Mapping copy number variation by population-scale genome sequencing.
Mills RE., Walter K., Stewart C., Handsaker RE., Chen K., Alkan C., Abyzov A., Yoon SC., Ye K., Cheetham RK., Chinwalla A., Conrad DF., Fu Y., Grubert F., Hajirasouliha I., Hormozdiari F., Iakoucheva LM., Iqbal Z., Kang S., Kidd JM., Konkel MK., Korn J., Khurana E., Kural D., Lam HYK., Leng J., Li R., Li Y., Lin C-Y., Luo R., Mu XJ., Nemesh J., Peckham HE., Rausch T., Scally A., Shi X., Stromberg MP., Stütz AM., Urban AE., Walker JA., Wu J., Zhang Y., Zhang ZD., Batzer MA., Ding L., Marth GT., McVean G., Sebat J., Snyder M., Wang J., Ye K., Eichler EE., Gerstein MB., Hurles ME., Lee C., McCarroll SA., Korbel JO., 1000 Genomes Project None.

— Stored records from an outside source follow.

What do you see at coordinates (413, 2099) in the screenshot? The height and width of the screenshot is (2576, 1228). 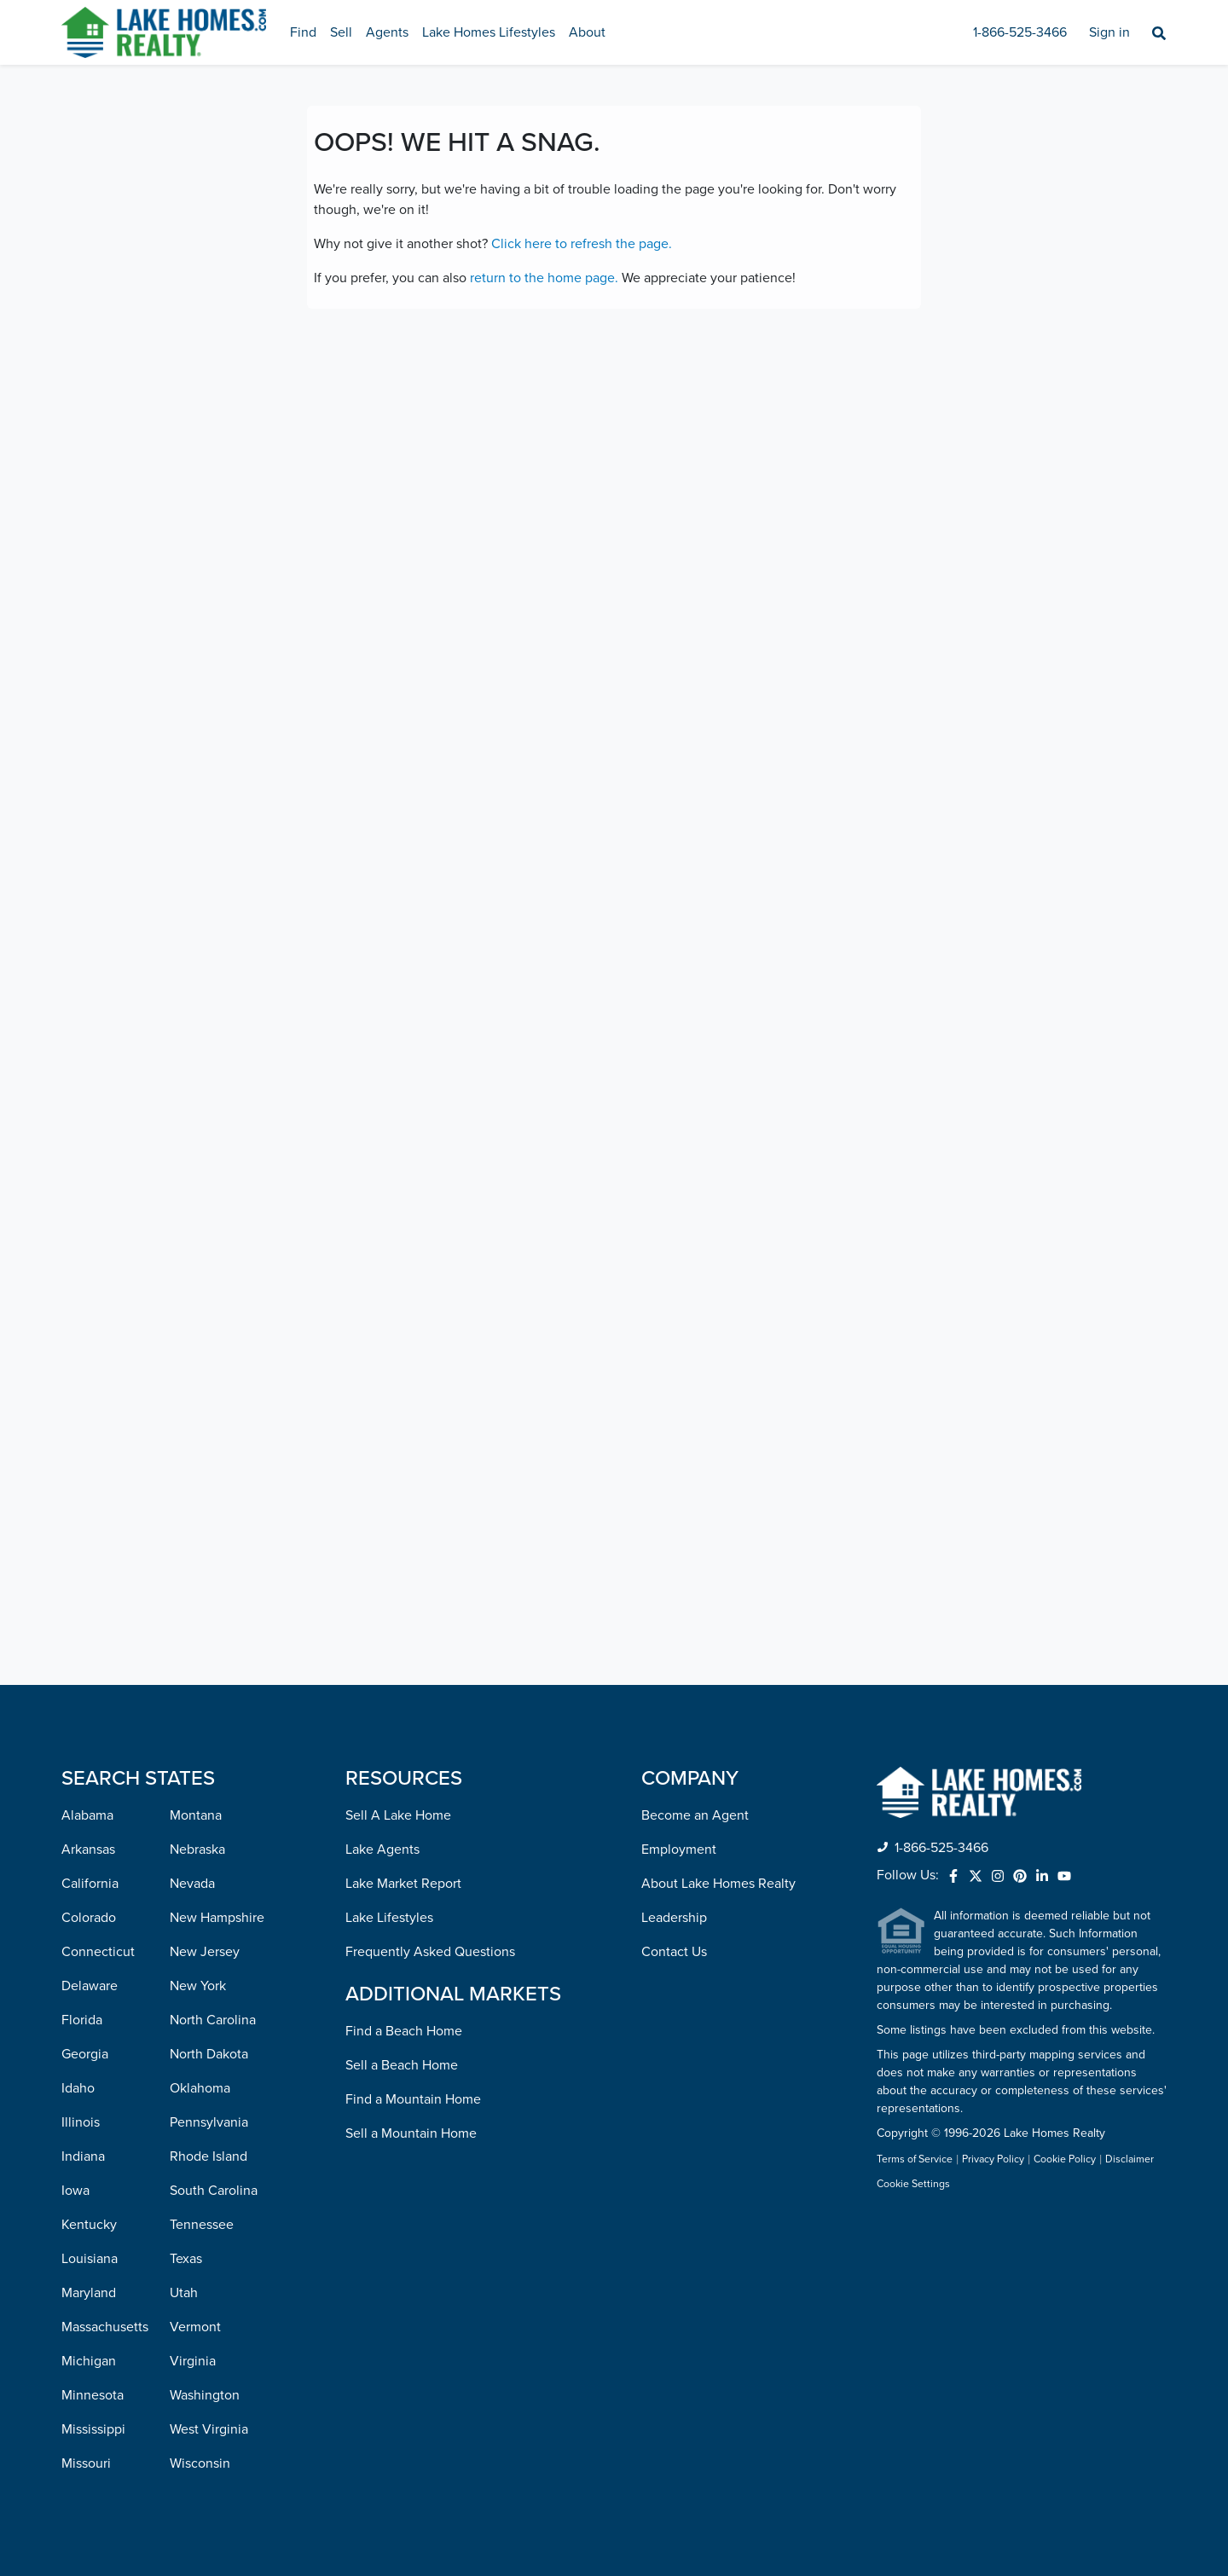 I see `Find a Mountain Home` at bounding box center [413, 2099].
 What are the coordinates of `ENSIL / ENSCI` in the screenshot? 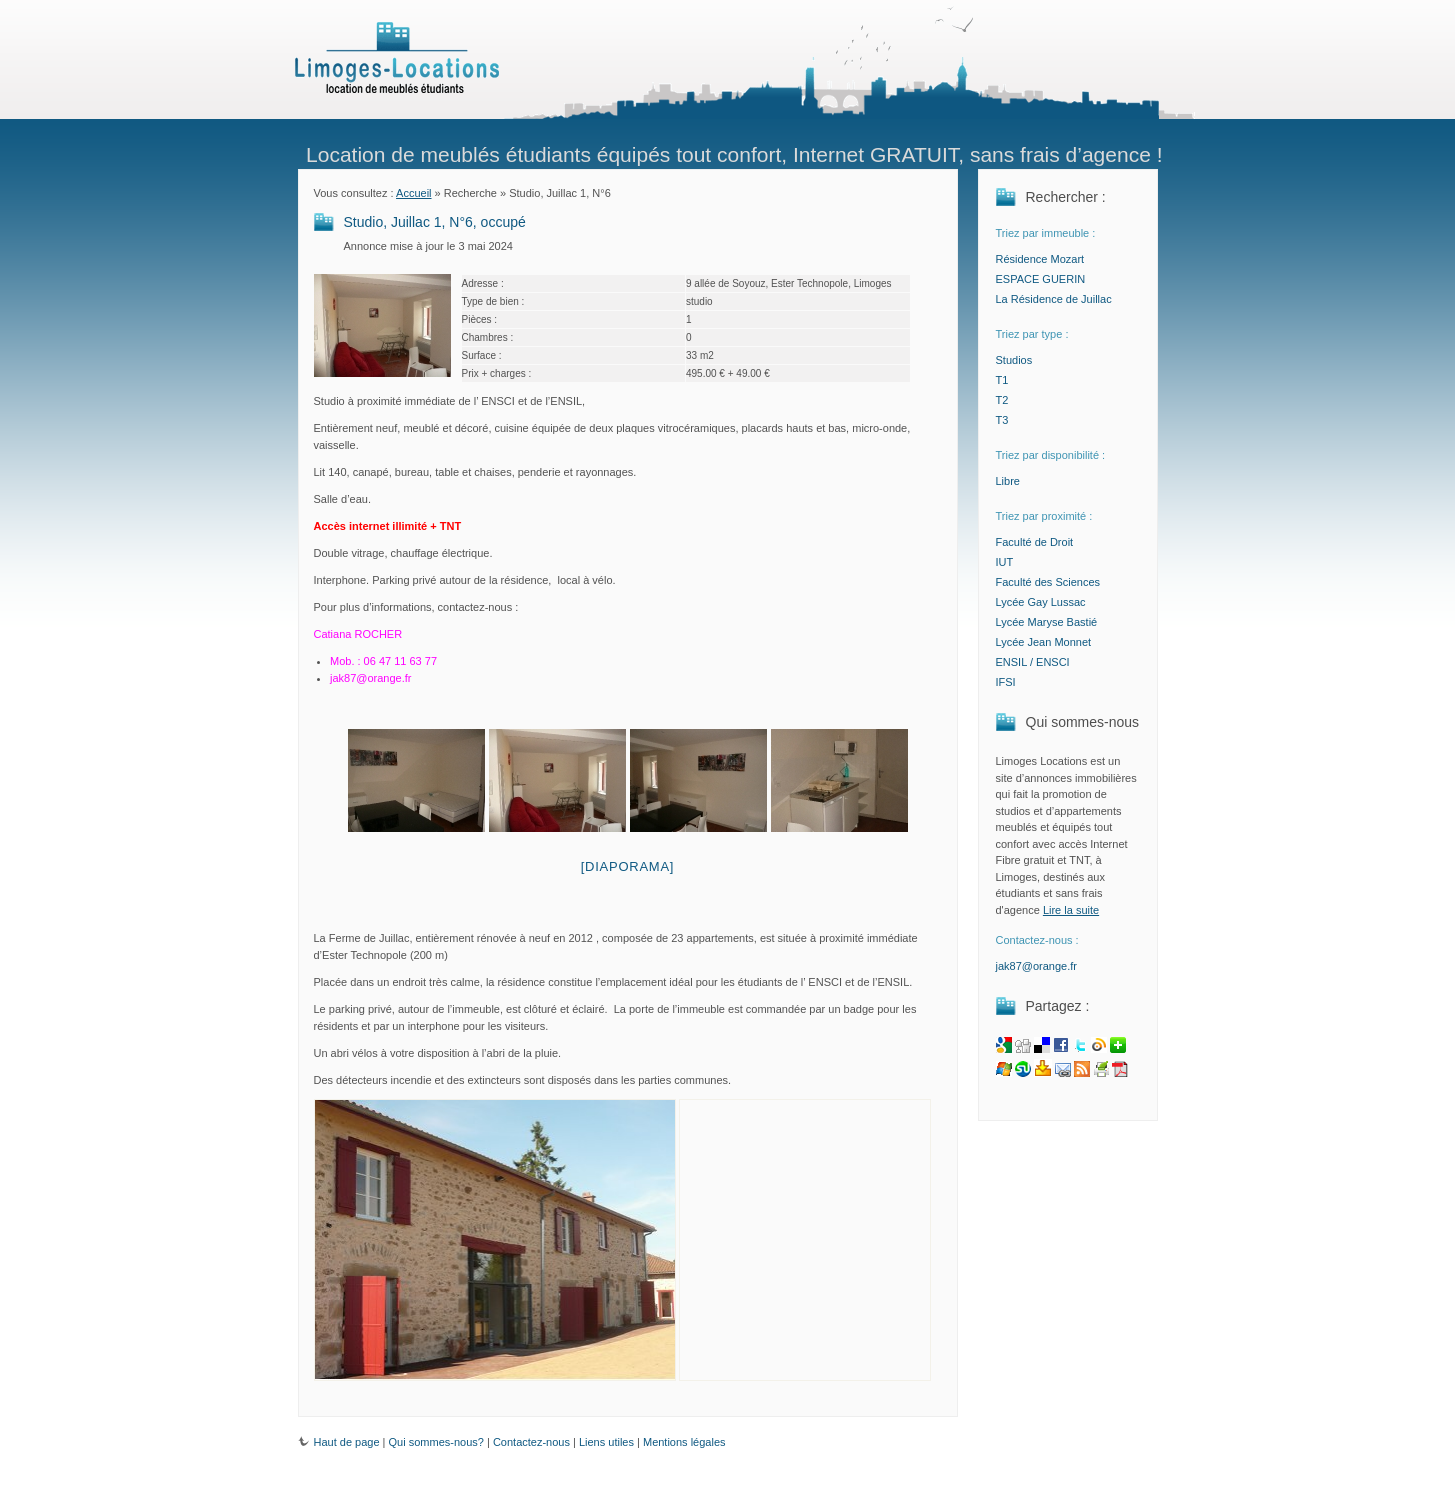 It's located at (1033, 662). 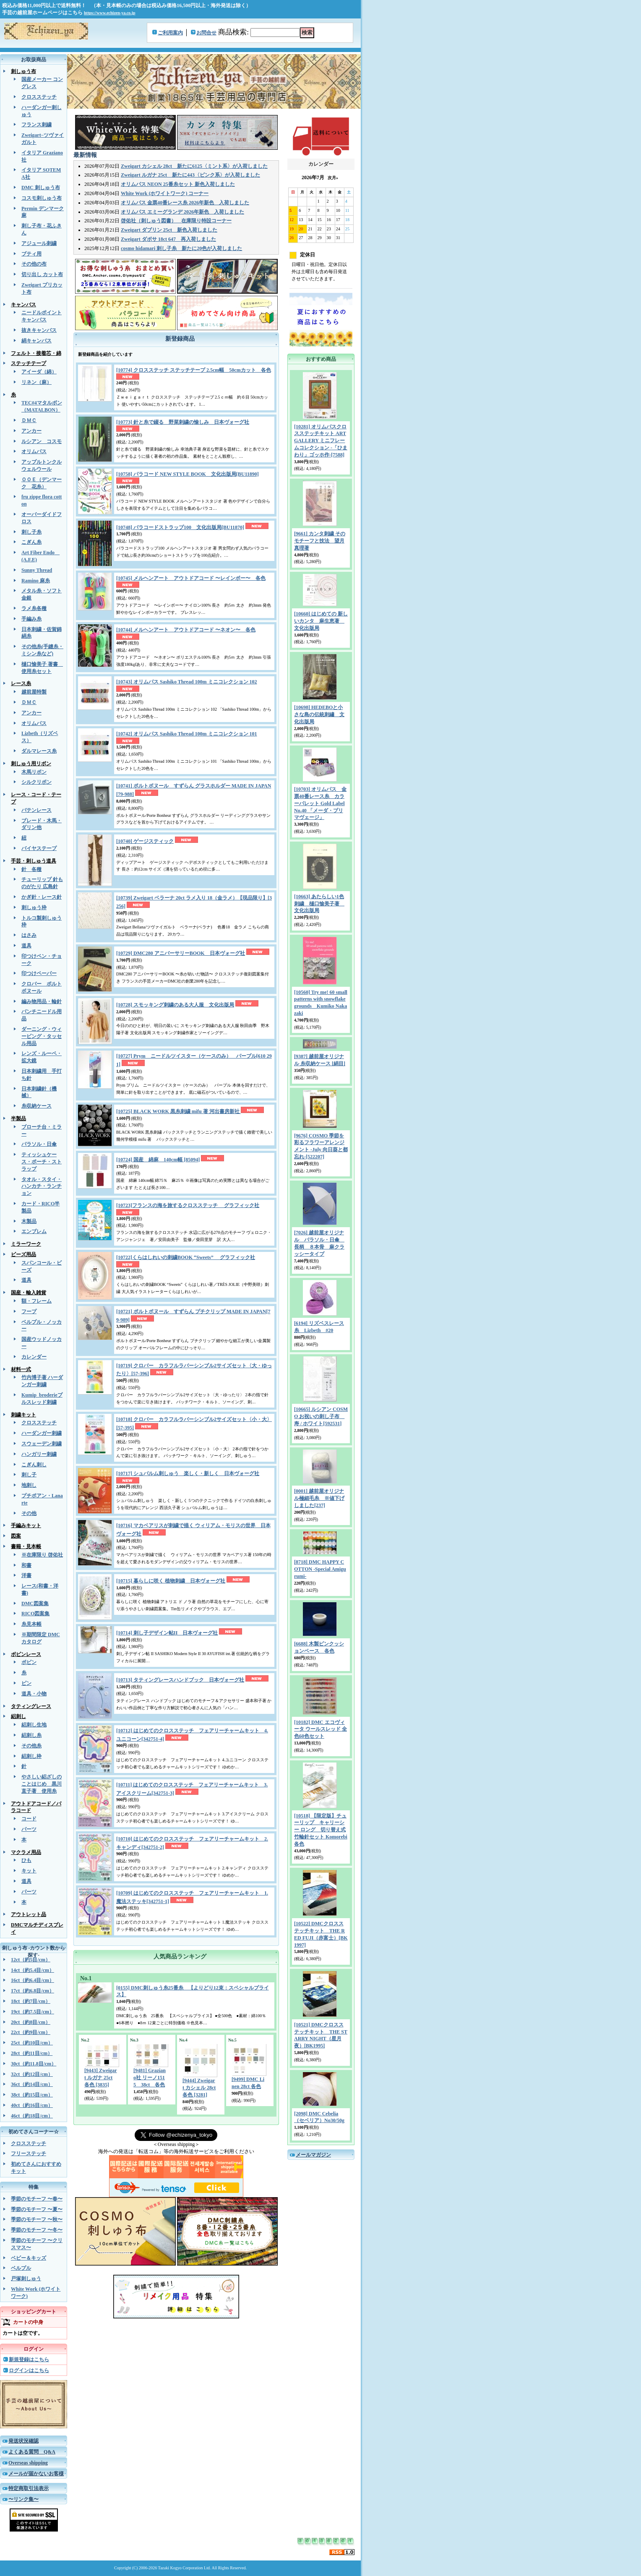 This screenshot has width=641, height=2576. What do you see at coordinates (31, 1706) in the screenshot?
I see `タティングレース` at bounding box center [31, 1706].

Genomic structural variants (SVs) are abundant in humans, differing from other forms of variation in extent, origin and functional impact. Despite progress in SV characterization, the nucleotide resolution architecture of most SVs remains unknown. We constructed a map of unbalanced SVs (that is, copy number variants) based on whole genome DNA sequencing data from 185 human genomes, integrating evidence from complementary SV discovery approaches with extensive experimental validations. Our map encompassed 22,025 deletions and 6,000 additional SVs, including insertions and tandem duplications. Most SVs (53%) were mapped to nucleotide resolution, which facilitated analysing their origin and functional impact. We examined numerous whole and partial gene deletions with a genotyping approach and observed a depletion of gene disruptions amongst high frequency deletions. Furthermore, we observed differences in the size spectra of SVs originating from distinct formation mechanisms, and constructed a map of SV hotspots formed by common mechanisms. Our analytical framework and SV map serves as a resource for sequencing-based association studies.